SPT: Security Policy Translator for Network Security Functions in Cloud-Based Security Services

Interface to Network Security Functions (I2NSF) Working Group within Internet Engineering Task Force (IETF) has developed a framework and its interfaces with YANG data models for configuring Network Security Functions (NSF). These models include a high-level security policy (i.e., an overview of configuration) and a low-level security policy (i.e., a detailed and specific configuration) to facilitate the configuration of NSFs. In this paper, a Security Policy Translator (SPT) is proposed to translate high-level security policies created by users into the corresponding low-level security policies.
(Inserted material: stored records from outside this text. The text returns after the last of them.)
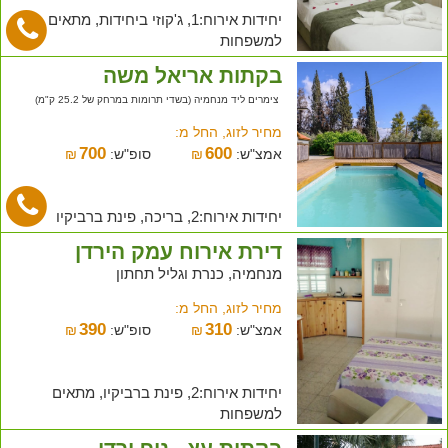
יחידות אירוח:1, ג'קוזי ביחידות, מתאים
למשפחות
בקתות אריאל משה
צימרים ליד מנחמיה (בשדי תרומות במרחק של 25.2 ק"מ)
מחיר לזוג, החל מ:
700
600
אמצ"ש:
₪
סופ"ש:
₪
יחידות אירוח:2, בריכה, פינת ברביקיו
דירת אירוח עמק הירדן
מנחמיה, כנרת וגליל תחתון
מחיר לזוג, החל מ:
390
310
אמצ"ש:
₪
סופ"ש:
₪
יחידות אירוח:2, פינת ברביקיו, מתאים
למשפחות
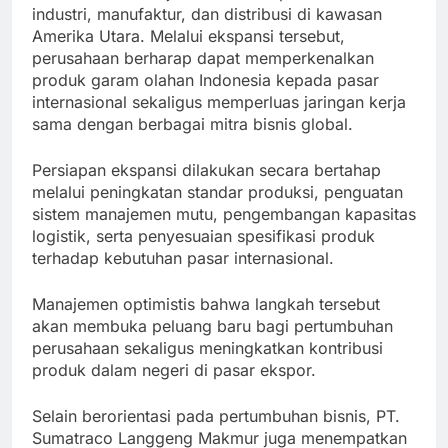
industri, manufaktur, dan distribusi di kawasan
Amerika Utara. Melalui ekspansi tersebut,
perusahaan berharap dapat memperkenalkan
produk garam olahan Indonesia kepada pasar
internasional sekaligus memperluas jaringan kerja
sama dengan berbagai mitra bisnis global.
Persiapan ekspansi dilakukan secara bertahap
melalui peningkatan standar produksi, penguatan
sistem manajemen mutu, pengembangan kapasitas
logistik, serta penyesuaian spesifikasi produk
terhadap kebutuhan pasar internasional.
Manajemen optimistis bahwa langkah tersebut
akan membuka peluang baru bagi pertumbuhan
perusahaan sekaligus meningkatkan kontribusi
produk dalam negeri di pasar ekspor.
Selain berorientasi pada pertumbuhan bisnis, PT.
Sumatraco Langgeng Makmur juga menempatkan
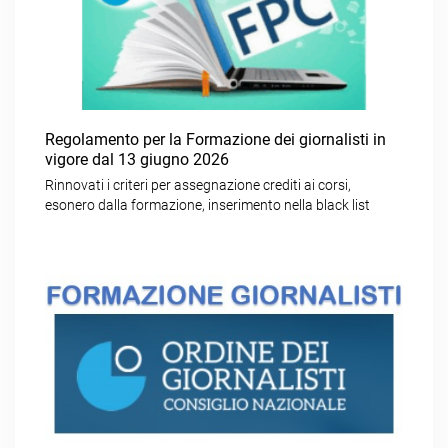
Regolamento per la Formazione dei giornalisti in
vigore dal 13 giugno 2026
Rinnovati i criteri per assegnazione crediti ai corsi,
esonero dalla formazione, inserimento nella black list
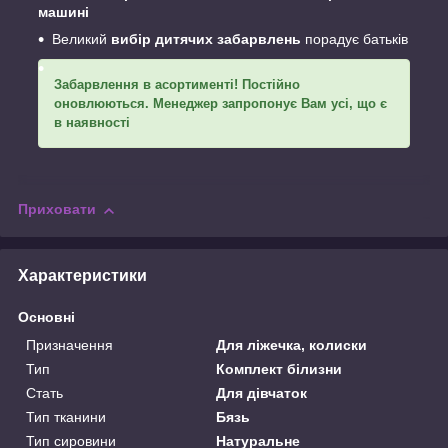
машині
Великий
вибір дитячих забарвлень
порадує батьків
Забарвлення в асортименті! Постійно
оновлюються. Менеджер запропонує Вам усі, що є
в наявності
Приховати
Характеристики
Основні
Призначення
Для ліжечка, колиски
Тип
Комплект білизни
Стать
Для дівчаток
Тип тканини
Бязь
Тип сировини
Натуральне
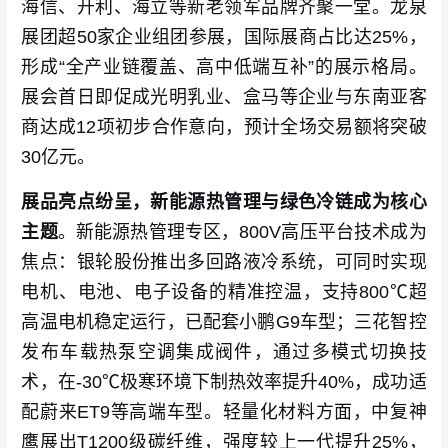
海信、开利、海立等新老领军品牌齐聚一堂。龙泉
展团超50家企业组团参展，国际展商占比达25%，
形成“全产业链覆盖、高中低端互补”的展示格局。
展会首日即促成光明乳业、盒马等企业与东南亚客
商达成12项初步合作意向，预计全场交易额将突破
30亿元。
展品亮点纷呈，新能源热管理与绿色冷链成为核心
主题
。新能源热管理专区，800V高压平台技术成为
焦点：银轮股份推出多回路液冷系统，可同时实现
电机、电池、电子设备的精准控温，支持800℃超
高温电机稳定运行，已配套小鹏G9车型；三花智控
发布车载热泵空调集成阀件，通过多模式切换技
术，在-30℃极寒环境下制热效率提升40%，成功适
配蔚来ET9等高端车型。轻量化材料方面，中复神
鹰展出T1200级碳纤维，强度较上一代提升25%，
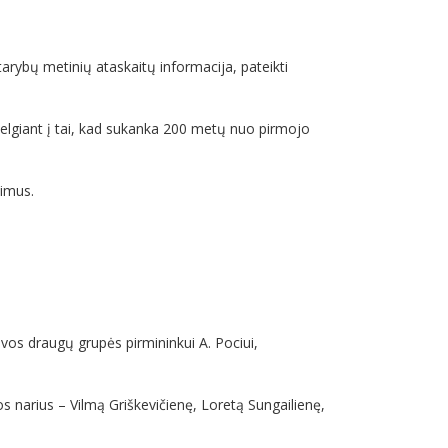
 tarybų metinių ataskaitų informacija, pateikti
žvelgiant į tai, kad sukanka 200 metų nuo pirmojo
timus.
uvos draugų grupės pirmininkui A. Pociui,
os narius – Vilmą Griškevičienę, Loretą Sungailienę,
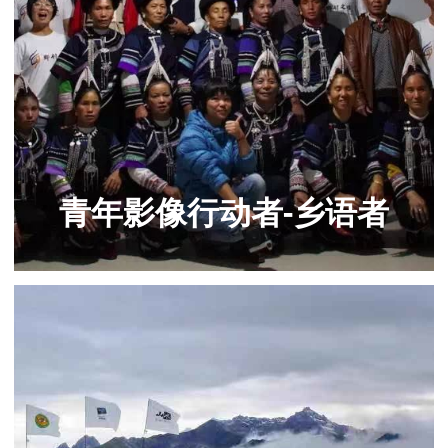
青年影像行动者-乡语者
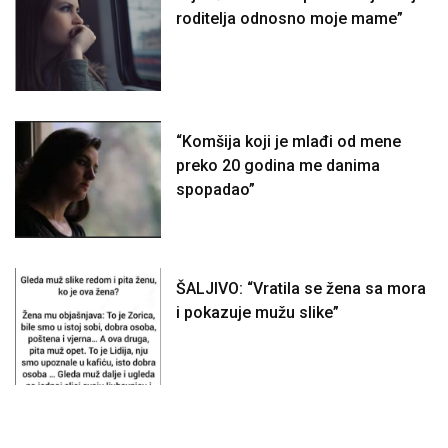
roditelja odnosno moje mame”
“Komšija koji je mlađi od mene
preko 20 godina me danima
spopadao”
ŠALJIVO: “Vratila se žena sa mora
i pokazuje mužu slike”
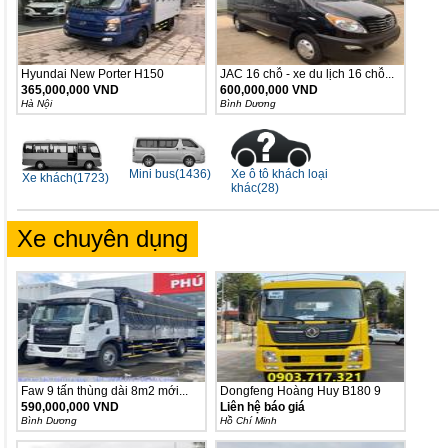
Hyundai New Porter H150
JAC 16 chỗ - xe du lịch 16 chỗ...
365,000,000 VND
600,000,000 VND
Hà Nội
Bình Dương
Xe ô tô khách loại
Mini bus(1436)
Xe khách(1723)
khác(28)
Xe chuyên dụng
Faw 9 tấn thùng dài 8m2 mới...
Dongfeng Hoàng Huy B180 9
Tấn...
590,000,000 VND
Liên hệ báo giá
Bình Dương
Hồ Chí Minh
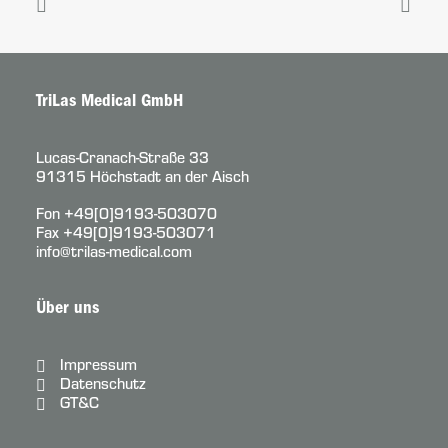
TriLas Medical GmbH
Lucas-Cranach-Straße 33
91315 Höchstadt an der Aisch
Fon
+49[0]9193-503070
Fax +49[0]9193-503071
info@trilas-medical.com
Über uns
Impressum
Datenschutz
GT&C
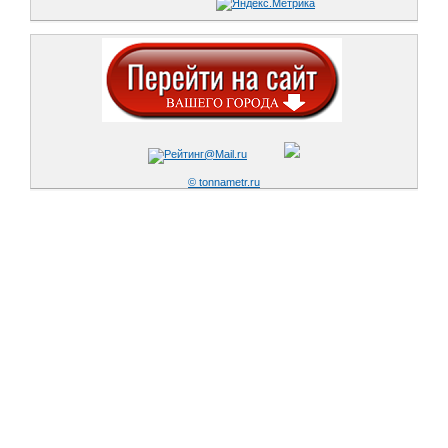
© tonnametr.ru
It leverages the design of I2NSF YANG data models to accurately translate security policies. The SPT performs a translation by extracting the high-level security principles using Deterministic Finite Automaton (DFA) construction from the high-level YANG data model. It converts the extracted information to a low-level form by utilizing a mapping model created by comparing the two YANG data models, such as the Consumer-Facing Interface (CFI) and NSF-Facing Interface (NFI) YANG data models. It selects the optimal NSFs based on the security policies to provide maximum security performance. It generates low-level security policies for the NSFs to deploy the security services. The proposed approach allows security policy translation for the I2NSF framework with high accuracy and speed.